My name is Ram Rachum, and I'm a Python software developer based in Israel.

This is my personal blog. I write about technology, Python, programming and a bunch of other things.

GitHub profile

Personal Website

5th April 2011

Text

The next revolution after Git

(Note: I talk a lot about Git in this essay, but the same thing can probably be said about Mercurial, Bazaar, et al. I simply use Git because that’s the system that I’m personally familiar with.)

I’ve been a Git user for a few years now. I love it. Being able to branch-n-merge freely is a very powerful tool for anyone who needs to manage a codebase. But I find that there is one area where Git falls short; in this essay I will make a humble first attempt at designing a system that tries to solve this problem. I hope that someone will pick up the glove and create this project. If anyone implements this well, I would personally consider it to be the next revolution after Git; i.e., The difference in productivity between this system and Git would be on the same scale as the difference between Git and SVN.

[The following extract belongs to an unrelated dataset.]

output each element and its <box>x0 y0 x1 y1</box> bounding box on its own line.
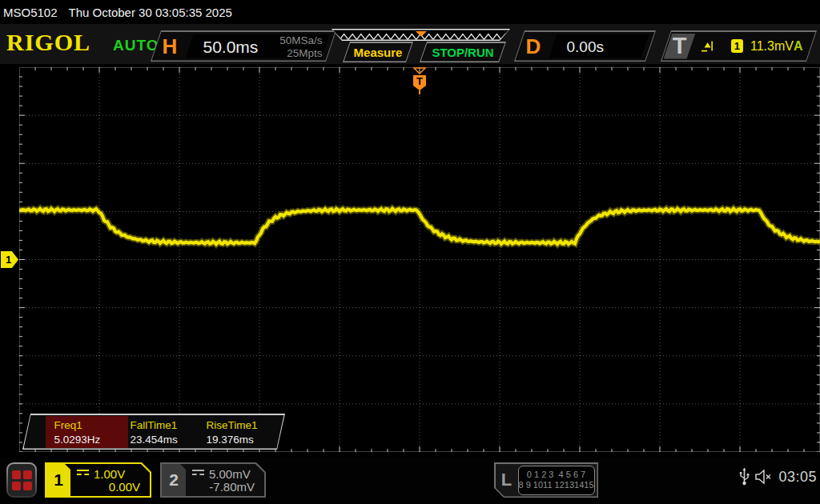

The missing feature is: Templating.

The problem

In a codebase you often have code snippets that repeat themselves a few times in different places. For example you have a code file chair.py that defines a class Chair, and another file bar_stool.py that defines a class BarStool, and they share a lot of code, but they have a few small differences between them. You don’t want your source-control to store two copies of the same code; not because you’re cheap on hard-disk space, but because every time you’ll want to change the shared code, you’ll have to change it in two (or more) places. This is called the DRY principle, “Don’t repeat yourself”, and it’s a very good principle.

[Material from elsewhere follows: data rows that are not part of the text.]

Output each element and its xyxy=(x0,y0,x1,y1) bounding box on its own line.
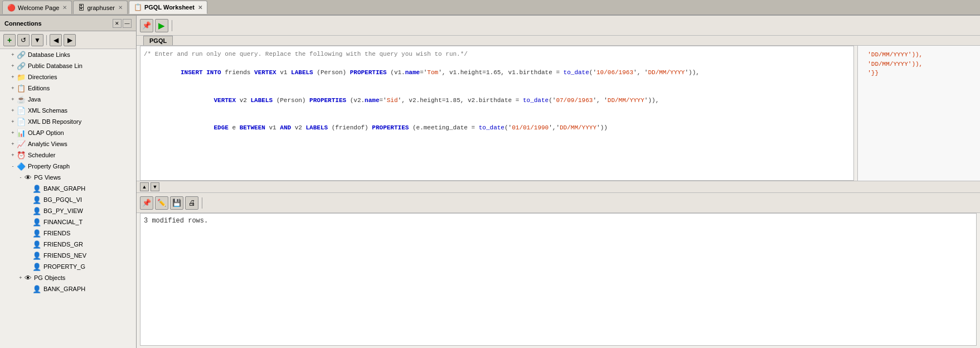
bank-graph-label: BANK_GRAPH xyxy=(43,185,85,192)
results-edit-btn[interactable]: ✏️ xyxy=(155,196,168,210)
filter-btn[interactable]: ▼ xyxy=(31,34,43,46)
bank-graph2-icon: 👤 xyxy=(32,285,41,293)
graphuser-tab-icon: 🗄 xyxy=(78,4,85,12)
toggle-db-links[interactable]: + xyxy=(9,52,17,57)
tree-item-public-db-links[interactable]: + 🔗 Public Database Lin xyxy=(0,60,136,71)
tree-item-financial-t[interactable]: 👤 FINANCIAL_T xyxy=(0,216,136,228)
sidebar-close-btn[interactable]: ✕ xyxy=(113,19,122,28)
scroll-down-btn[interactable]: ▼ xyxy=(151,182,159,191)
tab-pgql[interactable]: 📋 PGQL Worksheet ✕ xyxy=(129,1,207,14)
tree-item-friends-ne[interactable]: 👤 FRIENDS_NEV xyxy=(0,250,136,261)
panel-divider: ▲ ▼ xyxy=(137,181,980,193)
toggle-public-db-links[interactable]: + xyxy=(9,63,17,69)
tree-item-scheduler[interactable]: + ⏰ Scheduler xyxy=(0,149,136,161)
tab-graphuser[interactable]: 🗄 graphuser ✕ xyxy=(73,1,128,14)
tree-item-directories[interactable]: + 📁 Directories xyxy=(0,71,136,83)
bank-graph2-label: BANK_GRAPH xyxy=(43,286,85,292)
overflow-line-1: 'DD/MM/YYYY')), xyxy=(860,50,978,60)
tree-item-friends-gr[interactable]: 👤 FRIENDS_GR xyxy=(0,239,136,250)
tab-welcome[interactable]: 🔴 Welcome Page ✕ xyxy=(2,1,72,14)
collapse-btn[interactable]: ◀ xyxy=(50,34,62,46)
toggle-editions[interactable]: + xyxy=(9,85,17,91)
sidebar-minimize-btn[interactable]: — xyxy=(123,19,132,28)
toggle-scheduler[interactable]: + xyxy=(9,152,17,158)
bg-py-view-icon: 👤 xyxy=(32,207,41,215)
xml-db-repo-label: XML DB Repository xyxy=(28,118,81,125)
bg-py-view-label: BG_PY_VIEW xyxy=(43,207,83,214)
toggle-property-graph[interactable]: - xyxy=(9,163,17,169)
tree-item-java[interactable]: + ☕ Java xyxy=(0,94,136,105)
results-save-btn[interactable]: 💾 xyxy=(170,196,183,210)
tree-item-property-g[interactable]: 👤 PROPERTY_G xyxy=(0,261,136,272)
toggle-olap[interactable]: + xyxy=(9,130,17,136)
expand-btn[interactable]: ▶ xyxy=(64,34,76,46)
run-btn[interactable]: ▶ xyxy=(155,19,168,32)
code-editor[interactable]: /* Enter and run only one query. Replace… xyxy=(140,46,854,181)
friends-icon: 👤 xyxy=(32,229,41,238)
code-line-2: VERTEX v2 LABELS (Person) PROPERTIES (v2… xyxy=(144,86,850,114)
friends-gr-icon: 👤 xyxy=(32,240,41,249)
right-panel: 📌 ▶ PGQL /* Enter and run only one query… xyxy=(137,16,980,348)
public-db-links-icon: 🔗 xyxy=(17,62,26,70)
toggle-java[interactable]: + xyxy=(9,96,17,102)
toggle-pg-objects[interactable]: + xyxy=(17,275,25,281)
welcome-tab-label: Welcome Page xyxy=(18,4,59,11)
tree-item-property-graph[interactable]: - 🔷 Property Graph xyxy=(0,161,136,172)
tree-item-xml-db-repo[interactable]: + 📄 XML DB Repository xyxy=(0,116,136,127)
property-graph-icon: 🔷 xyxy=(17,162,26,171)
toggle-xml-db-repo[interactable]: + xyxy=(9,119,17,124)
pgql-tab-close[interactable]: ✕ xyxy=(198,4,202,11)
financial-t-icon: 👤 xyxy=(32,218,41,226)
toggle-xml-schemas[interactable]: + xyxy=(9,108,17,113)
analytic-views-icon: 📈 xyxy=(17,140,26,148)
tree-item-bank-graph[interactable]: 👤 BANK_GRAPH xyxy=(0,183,136,194)
toggle-pg-views[interactable]: - xyxy=(17,175,25,180)
analytic-views-label: Analytic Views xyxy=(28,141,67,147)
tree-item-olap[interactable]: + 📊 OLAP Option xyxy=(0,127,136,138)
tree-item-editions[interactable]: + 📋 Editions xyxy=(0,83,136,94)
tree-item-bank-graph2[interactable]: 👤 BANK_GRAPH xyxy=(0,283,136,294)
java-label: Java xyxy=(28,96,41,103)
results-toolbar-separator xyxy=(202,197,202,209)
ws-toolbar-separator xyxy=(172,20,172,31)
toolbar-separator-1 xyxy=(46,35,47,45)
welcome-tab-close[interactable]: ✕ xyxy=(62,4,67,11)
tree-item-analytic-views[interactable]: + 📈 Analytic Views xyxy=(0,138,136,149)
pg-views-icon: 👁 xyxy=(25,173,32,182)
refresh-btn[interactable]: ↺ xyxy=(17,34,30,46)
graphuser-tab-close[interactable]: ✕ xyxy=(118,4,123,11)
bank-graph-icon: 👤 xyxy=(32,185,41,193)
friends-label: FRIENDS xyxy=(43,230,70,236)
graphuser-tab-label: graphuser xyxy=(87,4,115,11)
pg-objects-label: PG Objects xyxy=(34,274,65,281)
results-pin-btn[interactable]: 📌 xyxy=(140,196,153,210)
tree-item-bg-py-view[interactable]: 👤 BG_PY_VIEW xyxy=(0,205,136,216)
pg-views-label: PG Views xyxy=(34,174,61,181)
pin-btn[interactable]: 📌 xyxy=(140,19,153,32)
results-print-btn[interactable]: 🖨 xyxy=(185,196,198,210)
sidebar-toolbar: + ↺ ▼ ◀ ▶ xyxy=(0,31,136,49)
sidebar-header: Connections ✕ — xyxy=(0,16,136,31)
pgql-tab-label: PGQL Worksheet xyxy=(144,4,195,11)
toggle-analytic-views[interactable]: + xyxy=(9,141,17,147)
tree-item-pg-views[interactable]: - 👁 PG Views xyxy=(0,172,136,183)
scroll-up-btn[interactable]: ▲ xyxy=(140,182,149,191)
toggle-directories[interactable]: + xyxy=(9,74,17,80)
tree-item-db-links[interactable]: + 🔗 Database Links xyxy=(0,49,136,60)
sidebar: Connections ✕ — + ↺ ▼ ◀ ▶ + 🔗 Database L… xyxy=(0,16,137,348)
query-type-tab[interactable]: PGQL xyxy=(143,36,173,45)
tree-item-pg-objects[interactable]: + 👁 PG Objects xyxy=(0,272,136,283)
friends-ne-icon: 👤 xyxy=(32,252,41,260)
tree-item-friends[interactable]: 👤 FRIENDS xyxy=(0,228,136,239)
xml-schemas-label: XML Schemas xyxy=(28,107,67,114)
sidebar-controls: ✕ — xyxy=(113,19,132,28)
olap-label: OLAP Option xyxy=(28,129,64,136)
tree-container[interactable]: + 🔗 Database Links + 🔗 Public Database L… xyxy=(0,49,136,348)
tree-item-xml-schemas[interactable]: + 📄 XML Schemas xyxy=(0,105,136,116)
add-connection-btn[interactable]: + xyxy=(3,34,16,46)
tree-item-bg-pgql-v[interactable]: 👤 BG_PGQL_VI xyxy=(0,194,136,205)
directories-icon: 📁 xyxy=(17,73,26,81)
java-icon: ☕ xyxy=(17,95,26,104)
friends-gr-label: FRIENDS_GR xyxy=(43,241,83,248)
code-line-1: INSERT INTO friends VERTEX v1 LABELS (Pe… xyxy=(144,59,850,87)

I know what you’re thinking. “You should refactor the Chair and BarStool classes so that the shared code will be put in a base class!” Sure, if you can. I’m personally a refactoring fanatic. I refactor everything that moves. But sometimes you just can’t refactor. Sometimes you’re completely unable to refactor, and sometimes you are able to refactor but it’s just not practical, because it will make your code too dynamic and introduce too much indirection.[1]

GarlicSim has several examples of situations in which you have repeating code that would be impractical to refactor. A good one is the setup.py files. GarlicSim is comprised of three Python packages: garlicsim, garlicsim_lib and garlicsim_wx. Like all Python packages, they each have a setup.py file: garlicsim/setup.py, garlicsim_lib/setup.py and garlicsim_wx/setup.py. As you can see, these files have many lines in common with each other. But there is no practical way to refactor those identical parts away.

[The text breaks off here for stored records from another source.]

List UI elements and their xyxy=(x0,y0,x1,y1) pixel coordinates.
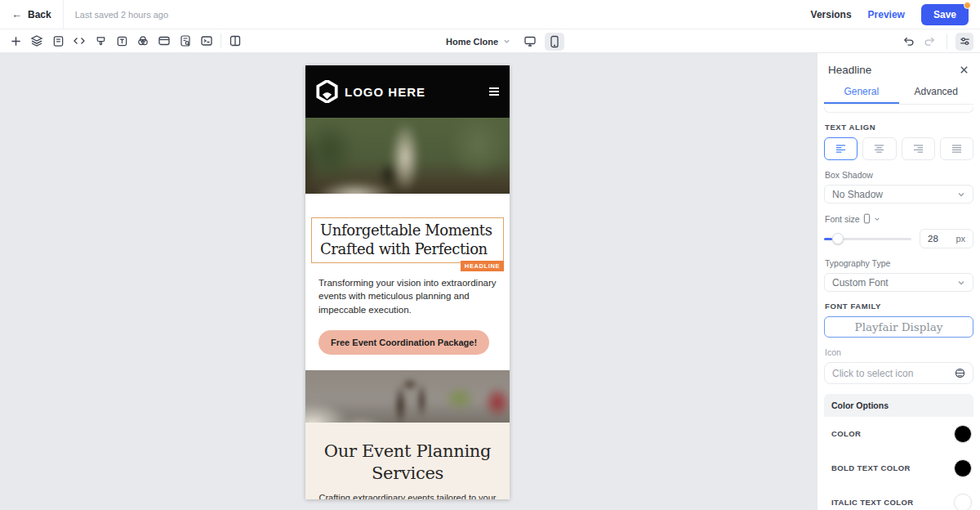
preview-button[interactable]: Preview xyxy=(868,9,905,20)
layers-icon xyxy=(30,34,43,47)
icon-placeholder-text: Click to select icon xyxy=(832,368,913,379)
typography-type-select[interactable]: Custom Font xyxy=(824,273,973,292)
versions-button[interactable]: Versions xyxy=(811,9,852,20)
align-right-icon xyxy=(913,144,924,154)
font-family-label: FONT FAMILY xyxy=(825,302,973,311)
blend-button[interactable] xyxy=(134,32,152,50)
box-shadow-label: Box Shadow xyxy=(825,170,973,180)
font-size-value: 28 xyxy=(928,234,938,244)
cta-button[interactable]: Free Event Coordination Package! xyxy=(318,330,489,355)
forms-button[interactable] xyxy=(49,32,67,50)
back-button[interactable]: ← Back xyxy=(11,8,51,20)
text-align-group xyxy=(824,137,973,160)
align-right-button[interactable] xyxy=(902,137,935,160)
box-shadow-select[interactable]: No Shadow xyxy=(824,185,973,204)
hero-paragraph[interactable]: Transforming your vision into extraordin… xyxy=(318,276,497,316)
slider-fill xyxy=(824,238,832,240)
table-setting-image-blur xyxy=(305,370,510,423)
file-search-button[interactable] xyxy=(176,32,194,50)
bold-text-color-label: BOLD TEXT COLOR xyxy=(831,462,911,474)
icon-picker-icon xyxy=(955,368,965,378)
sliders-icon xyxy=(959,35,971,47)
bold-text-color-swatch[interactable] xyxy=(954,459,972,477)
redo-button[interactable] xyxy=(920,33,938,51)
typography-type-label: Typography Type xyxy=(825,258,973,268)
container-button[interactable] xyxy=(155,32,173,50)
back-label: Back xyxy=(28,9,51,20)
chevron-down-icon xyxy=(957,279,965,287)
blend-circles-icon xyxy=(136,34,149,47)
site-logo-text: LOGO HERE xyxy=(345,85,483,99)
panels-layout-button[interactable] xyxy=(226,32,244,50)
add-element-button[interactable] xyxy=(7,32,24,50)
hero-image xyxy=(305,118,510,194)
font-size-input[interactable]: 28 px xyxy=(920,229,973,248)
mobile-breakpoint-icon[interactable] xyxy=(863,213,871,224)
icon-label: Icon xyxy=(825,347,973,357)
style-painter-button[interactable] xyxy=(91,32,109,50)
services-subtext: Crafting extraordinary events tailored t… xyxy=(305,493,510,499)
toolbar-divider xyxy=(947,34,947,49)
color-label: COLOR xyxy=(831,427,861,440)
tab-advanced[interactable]: Advanced xyxy=(899,80,974,104)
columns-icon xyxy=(229,34,242,47)
tab-general[interactable]: General xyxy=(824,80,899,104)
font-size-label: Font size xyxy=(825,213,973,224)
selected-headline-element[interactable]: Unforgettable Moments Crafted with Perfe… xyxy=(311,217,504,263)
undo-button[interactable] xyxy=(899,33,917,51)
settings-panel-button[interactable] xyxy=(956,33,973,51)
color-options-header: Color Options xyxy=(824,394,973,417)
desktop-icon xyxy=(523,35,537,47)
chevron-down-icon xyxy=(503,38,510,45)
table-setting-image xyxy=(305,370,510,423)
editor-toolbar: Home Clone xyxy=(0,29,980,53)
color-swatch[interactable] xyxy=(954,425,972,443)
color-row: ITALIC TEXT COLOR xyxy=(824,485,973,510)
box-shadow-value: No Shadow xyxy=(832,189,883,200)
icon-select-input[interactable]: Click to select icon xyxy=(824,362,973,384)
terminal-icon xyxy=(200,34,213,47)
font-size-unit: px xyxy=(956,234,965,244)
chevron-down-icon xyxy=(957,190,965,199)
settings-panel: Headline General Advanced TEXT ALIGN xyxy=(817,53,980,510)
save-button[interactable]: Save xyxy=(921,4,969,25)
services-heading[interactable]: Our Event Planning Services xyxy=(305,441,510,485)
services-section: Our Event Planning Services Crafting ext… xyxy=(305,423,510,499)
hamburger-menu-icon[interactable] xyxy=(489,87,499,96)
site-header: LOGO HERE xyxy=(305,65,510,118)
align-center-button[interactable] xyxy=(862,137,896,160)
align-justify-button[interactable] xyxy=(940,137,973,160)
font-family-input[interactable]: Playfair Display xyxy=(824,316,973,338)
font-size-slider[interactable] xyxy=(824,233,911,244)
code-button[interactable] xyxy=(70,32,88,50)
typography-type-value: Custom Font xyxy=(832,277,889,289)
align-left-button[interactable] xyxy=(824,137,858,160)
page-selector[interactable]: Home Clone xyxy=(441,34,515,50)
hexagon-logo-icon xyxy=(316,80,338,103)
align-justify-icon xyxy=(951,144,962,154)
top-bar: ← Back Last saved 2 hours ago Versions P… xyxy=(0,0,980,29)
file-search-icon xyxy=(179,34,192,47)
divider xyxy=(63,0,64,29)
terminal-button[interactable] xyxy=(198,32,216,50)
slider-handle[interactable] xyxy=(832,233,844,244)
italic-text-color-swatch[interactable] xyxy=(954,494,972,510)
panel-tabs: General Advanced xyxy=(824,80,973,105)
align-center-icon xyxy=(874,144,884,154)
text-element-button[interactable] xyxy=(113,32,131,50)
desktop-view-button[interactable] xyxy=(520,33,540,51)
close-icon xyxy=(959,65,969,75)
element-type-badge: HEADLINE xyxy=(461,261,504,271)
scrolled-control-edge xyxy=(824,107,973,113)
mobile-view-button[interactable] xyxy=(545,33,564,51)
close-panel-button[interactable] xyxy=(959,65,969,75)
hero-image-blur xyxy=(305,118,510,194)
container-icon xyxy=(158,34,171,47)
app-window: ← Back Last saved 2 hours ago Versions P… xyxy=(0,0,980,510)
font-family-value: Playfair Display xyxy=(855,320,943,333)
save-label: Save xyxy=(933,9,956,20)
chevron-down-icon[interactable] xyxy=(874,216,880,222)
color-options-section: Color Options COLOR BOLD TEXT COLOR ITAL… xyxy=(824,394,973,510)
layers-button[interactable] xyxy=(28,32,46,50)
color-row: COLOR xyxy=(824,417,973,451)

The solution, in the abstract

The solution is templating. Instead of manipulating the code files directly, you manipulate succinct descriptions of the code files. So instead of maintaining three setup.py files, I would have to maintain one generic setup.py template, and then describe each of the three actual setup.py files as deviations from that template.

Any programmer worth his salt would feel in his guts that templating is “the correct solution,” that it’s the way things should be. But then, almost no open-source project uses such a templating scheme to maintain their code. Why?

The solution needs to be comfortable to work with

There’s a big difference between solving a problem in the abstract and solving it in practice. A templating system is indeed “the correct solution,” but that’s not enough to make it a solution worthy of being used.

Imagine if I tried to use a templating system, say Jinja, to produce my setup.py files. I would have a general template, and then three descriptions of how each setup.py file deviates from the templates. And then I would have to generate the actual setup.py files from the templates.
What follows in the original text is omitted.